My results is that the SVM was the "best algorithm" (mean rank 4.9). My take is that SVM passed RF because the original dataset contained many multiclass problems - which I will discuss in the speculation part - should be a problem for SVM.
But RF is way way faster, and it was the 2nd best algorithm (mean rank 5.6) followed by gbm (5.8), nnets (7.2), and so on). I did not try standard logistic regression in these problems, but I tried an elastic net (L1 and L2 regularized LR) but it did not perform well (mean rank 8.3)~
I have not yet finished analyzing the results or writing the paper so I cannot even point to a technical report with the results. Hopefully, in some weeks I can re-edit this answer and point to a technical report with the results.

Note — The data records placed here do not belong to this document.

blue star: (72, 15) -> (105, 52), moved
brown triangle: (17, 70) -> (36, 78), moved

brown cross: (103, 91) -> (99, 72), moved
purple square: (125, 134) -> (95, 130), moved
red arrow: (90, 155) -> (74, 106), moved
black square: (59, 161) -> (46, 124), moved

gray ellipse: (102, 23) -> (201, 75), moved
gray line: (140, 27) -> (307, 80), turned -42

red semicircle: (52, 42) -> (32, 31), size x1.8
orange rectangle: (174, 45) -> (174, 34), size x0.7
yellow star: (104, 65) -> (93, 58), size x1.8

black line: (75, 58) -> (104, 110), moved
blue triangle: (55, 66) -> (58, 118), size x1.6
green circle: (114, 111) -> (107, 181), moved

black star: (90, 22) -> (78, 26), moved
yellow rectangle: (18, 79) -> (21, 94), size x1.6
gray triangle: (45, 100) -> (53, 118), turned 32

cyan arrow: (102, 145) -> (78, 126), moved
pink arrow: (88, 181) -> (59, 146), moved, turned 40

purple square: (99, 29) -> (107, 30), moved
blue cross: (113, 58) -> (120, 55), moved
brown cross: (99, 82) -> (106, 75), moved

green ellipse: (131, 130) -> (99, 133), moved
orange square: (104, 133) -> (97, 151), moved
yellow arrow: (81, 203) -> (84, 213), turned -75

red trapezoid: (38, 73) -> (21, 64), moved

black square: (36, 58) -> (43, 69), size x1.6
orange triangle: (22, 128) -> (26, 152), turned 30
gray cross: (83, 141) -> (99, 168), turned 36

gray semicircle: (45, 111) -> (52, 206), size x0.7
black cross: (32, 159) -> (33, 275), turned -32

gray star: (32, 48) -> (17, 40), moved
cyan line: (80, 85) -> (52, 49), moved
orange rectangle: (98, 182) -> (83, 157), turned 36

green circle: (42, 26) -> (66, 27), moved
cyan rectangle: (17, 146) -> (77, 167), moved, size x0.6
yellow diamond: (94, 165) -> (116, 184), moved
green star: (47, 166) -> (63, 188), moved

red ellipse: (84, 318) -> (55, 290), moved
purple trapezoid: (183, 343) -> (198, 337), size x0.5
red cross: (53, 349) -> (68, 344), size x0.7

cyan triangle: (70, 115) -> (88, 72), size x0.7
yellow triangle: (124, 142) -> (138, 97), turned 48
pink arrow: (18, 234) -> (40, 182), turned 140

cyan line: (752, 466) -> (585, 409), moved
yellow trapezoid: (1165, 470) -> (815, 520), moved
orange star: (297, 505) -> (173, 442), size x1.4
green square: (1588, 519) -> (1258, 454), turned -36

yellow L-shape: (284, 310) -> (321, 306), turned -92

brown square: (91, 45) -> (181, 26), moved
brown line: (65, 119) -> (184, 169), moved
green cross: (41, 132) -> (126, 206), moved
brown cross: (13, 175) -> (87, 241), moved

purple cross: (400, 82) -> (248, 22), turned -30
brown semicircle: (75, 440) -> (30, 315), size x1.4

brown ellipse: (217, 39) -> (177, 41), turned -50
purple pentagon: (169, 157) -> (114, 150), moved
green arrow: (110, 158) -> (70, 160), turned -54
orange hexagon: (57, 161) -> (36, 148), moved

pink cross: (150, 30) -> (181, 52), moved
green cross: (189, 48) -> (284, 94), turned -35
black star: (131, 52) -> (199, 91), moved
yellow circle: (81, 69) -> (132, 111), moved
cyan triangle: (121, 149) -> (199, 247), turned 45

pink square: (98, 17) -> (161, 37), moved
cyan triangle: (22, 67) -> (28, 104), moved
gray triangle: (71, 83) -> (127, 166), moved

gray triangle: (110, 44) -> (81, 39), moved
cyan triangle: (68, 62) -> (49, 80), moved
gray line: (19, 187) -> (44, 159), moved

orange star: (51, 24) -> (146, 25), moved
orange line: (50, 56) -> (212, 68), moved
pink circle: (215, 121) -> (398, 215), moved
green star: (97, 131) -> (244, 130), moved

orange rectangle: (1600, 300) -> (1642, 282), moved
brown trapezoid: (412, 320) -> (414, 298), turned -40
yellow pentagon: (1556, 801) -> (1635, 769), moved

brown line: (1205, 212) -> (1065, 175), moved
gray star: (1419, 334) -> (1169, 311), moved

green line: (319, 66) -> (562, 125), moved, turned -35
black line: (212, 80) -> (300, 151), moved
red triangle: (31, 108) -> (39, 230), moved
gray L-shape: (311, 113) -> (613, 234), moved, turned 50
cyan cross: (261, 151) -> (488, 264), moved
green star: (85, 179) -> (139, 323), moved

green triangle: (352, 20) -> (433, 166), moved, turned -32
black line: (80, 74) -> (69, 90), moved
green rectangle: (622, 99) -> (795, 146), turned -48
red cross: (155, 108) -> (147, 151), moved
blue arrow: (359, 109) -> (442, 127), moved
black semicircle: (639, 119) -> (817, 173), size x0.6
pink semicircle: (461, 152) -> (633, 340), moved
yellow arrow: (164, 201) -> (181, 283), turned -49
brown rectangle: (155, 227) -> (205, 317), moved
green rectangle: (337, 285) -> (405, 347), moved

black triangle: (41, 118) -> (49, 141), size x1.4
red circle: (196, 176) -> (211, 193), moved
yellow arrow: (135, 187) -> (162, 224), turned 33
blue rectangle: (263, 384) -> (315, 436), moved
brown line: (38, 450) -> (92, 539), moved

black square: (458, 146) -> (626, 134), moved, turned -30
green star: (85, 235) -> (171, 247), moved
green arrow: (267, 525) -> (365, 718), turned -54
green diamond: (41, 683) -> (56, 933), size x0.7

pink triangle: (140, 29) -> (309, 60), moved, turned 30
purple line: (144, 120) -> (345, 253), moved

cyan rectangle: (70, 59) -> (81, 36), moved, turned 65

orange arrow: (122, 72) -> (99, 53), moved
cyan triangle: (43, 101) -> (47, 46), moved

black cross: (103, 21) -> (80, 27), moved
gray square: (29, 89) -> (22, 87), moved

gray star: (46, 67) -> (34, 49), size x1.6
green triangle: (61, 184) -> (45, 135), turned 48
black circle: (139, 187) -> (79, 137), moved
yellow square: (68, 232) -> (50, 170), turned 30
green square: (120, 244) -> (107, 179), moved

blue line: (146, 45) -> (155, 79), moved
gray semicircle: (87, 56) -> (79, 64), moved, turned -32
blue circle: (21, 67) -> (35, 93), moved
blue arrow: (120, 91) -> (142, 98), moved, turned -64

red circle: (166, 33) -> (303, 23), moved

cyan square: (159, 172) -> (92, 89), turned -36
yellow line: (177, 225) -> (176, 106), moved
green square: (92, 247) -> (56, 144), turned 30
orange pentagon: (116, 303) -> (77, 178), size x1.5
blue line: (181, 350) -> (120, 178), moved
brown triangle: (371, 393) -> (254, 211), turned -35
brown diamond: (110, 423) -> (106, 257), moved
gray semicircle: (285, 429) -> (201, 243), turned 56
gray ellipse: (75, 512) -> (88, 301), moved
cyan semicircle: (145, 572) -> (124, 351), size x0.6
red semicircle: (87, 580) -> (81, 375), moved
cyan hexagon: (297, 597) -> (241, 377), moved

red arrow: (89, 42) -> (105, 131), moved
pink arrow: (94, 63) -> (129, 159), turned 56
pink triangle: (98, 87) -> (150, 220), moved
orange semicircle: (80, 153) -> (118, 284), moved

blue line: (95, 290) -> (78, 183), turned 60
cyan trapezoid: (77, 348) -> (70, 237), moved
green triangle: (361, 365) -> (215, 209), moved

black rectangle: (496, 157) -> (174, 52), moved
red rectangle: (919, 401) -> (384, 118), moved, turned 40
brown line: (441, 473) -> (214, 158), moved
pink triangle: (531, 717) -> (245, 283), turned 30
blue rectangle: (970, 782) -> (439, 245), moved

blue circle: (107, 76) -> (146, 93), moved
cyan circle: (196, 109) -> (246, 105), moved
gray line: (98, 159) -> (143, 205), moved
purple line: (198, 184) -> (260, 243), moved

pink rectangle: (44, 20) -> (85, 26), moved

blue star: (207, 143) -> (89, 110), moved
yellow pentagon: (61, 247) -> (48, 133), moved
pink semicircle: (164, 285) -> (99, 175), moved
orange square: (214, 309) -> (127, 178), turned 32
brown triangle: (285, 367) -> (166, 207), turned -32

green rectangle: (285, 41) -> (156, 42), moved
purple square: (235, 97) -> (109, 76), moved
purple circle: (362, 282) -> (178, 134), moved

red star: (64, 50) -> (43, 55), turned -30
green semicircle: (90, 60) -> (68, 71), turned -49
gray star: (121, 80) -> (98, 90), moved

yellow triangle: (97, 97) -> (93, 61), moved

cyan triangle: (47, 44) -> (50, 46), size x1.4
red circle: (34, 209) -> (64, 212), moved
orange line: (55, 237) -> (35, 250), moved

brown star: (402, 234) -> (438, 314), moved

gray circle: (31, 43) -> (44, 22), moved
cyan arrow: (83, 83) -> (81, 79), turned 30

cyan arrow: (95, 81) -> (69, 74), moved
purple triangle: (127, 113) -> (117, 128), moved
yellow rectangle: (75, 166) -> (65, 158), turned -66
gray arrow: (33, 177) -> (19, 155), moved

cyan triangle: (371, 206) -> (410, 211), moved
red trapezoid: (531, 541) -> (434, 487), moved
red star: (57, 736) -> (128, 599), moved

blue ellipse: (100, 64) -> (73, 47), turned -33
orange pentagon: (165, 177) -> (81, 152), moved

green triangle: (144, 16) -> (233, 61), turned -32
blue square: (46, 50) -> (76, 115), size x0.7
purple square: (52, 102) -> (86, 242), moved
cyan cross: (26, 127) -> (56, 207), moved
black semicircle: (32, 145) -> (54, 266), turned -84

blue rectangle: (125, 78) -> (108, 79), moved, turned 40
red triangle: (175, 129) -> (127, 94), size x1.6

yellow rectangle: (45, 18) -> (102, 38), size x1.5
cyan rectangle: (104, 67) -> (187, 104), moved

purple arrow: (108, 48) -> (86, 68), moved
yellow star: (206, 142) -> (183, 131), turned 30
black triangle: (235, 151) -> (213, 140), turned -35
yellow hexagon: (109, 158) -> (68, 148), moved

The paper is available at http://arxiv.org/abs/1606.00930 It turns out that after the full analysis RF and SVM are almost equivalent in terms of expected error rate and SVM is fastest (to my surprise!!). I am no longer that emphatic in recommending RF (on speed grounds).
So my personal experience is that although SVM may get you some extra bit of accuracy, it is almost always a better choice to use a RF.
Also for larger problems, it may be impossible to use a batch SVM solver (I have never used a online SVM solver such as LASVM or others).
Finally I only used logistic regression in one situation. I was doing some "intense" feature engineering on a image classification problem (such as - combine or not two different descriptions of the image, and the dimensionality of the descriptions). And I used logistic regression to select among the many alternatives (because there is no hyperparameter search in LR). Once we settle in the best features (according to LR) we used a RF (selecting for the best hyperparameters) to get the final classifier.
I have never seriously worked on multiclass problems, but my feeling is that SVM are not so good on them. The problem is not the issue between one-vs-one or one-vs-all solutions, but that all implementations that I know, will use the same hyperparameters for all (OVO or OVA) classifiers. Selecting the correct hyperparameters for SVM is so costly that none of the of-the-shelf implementations I know will do a search for each classifiers. I speculate that this is a problem for SVM (but not a problem for RF!!).
Then again, for multiclass problems I would go straight to RF.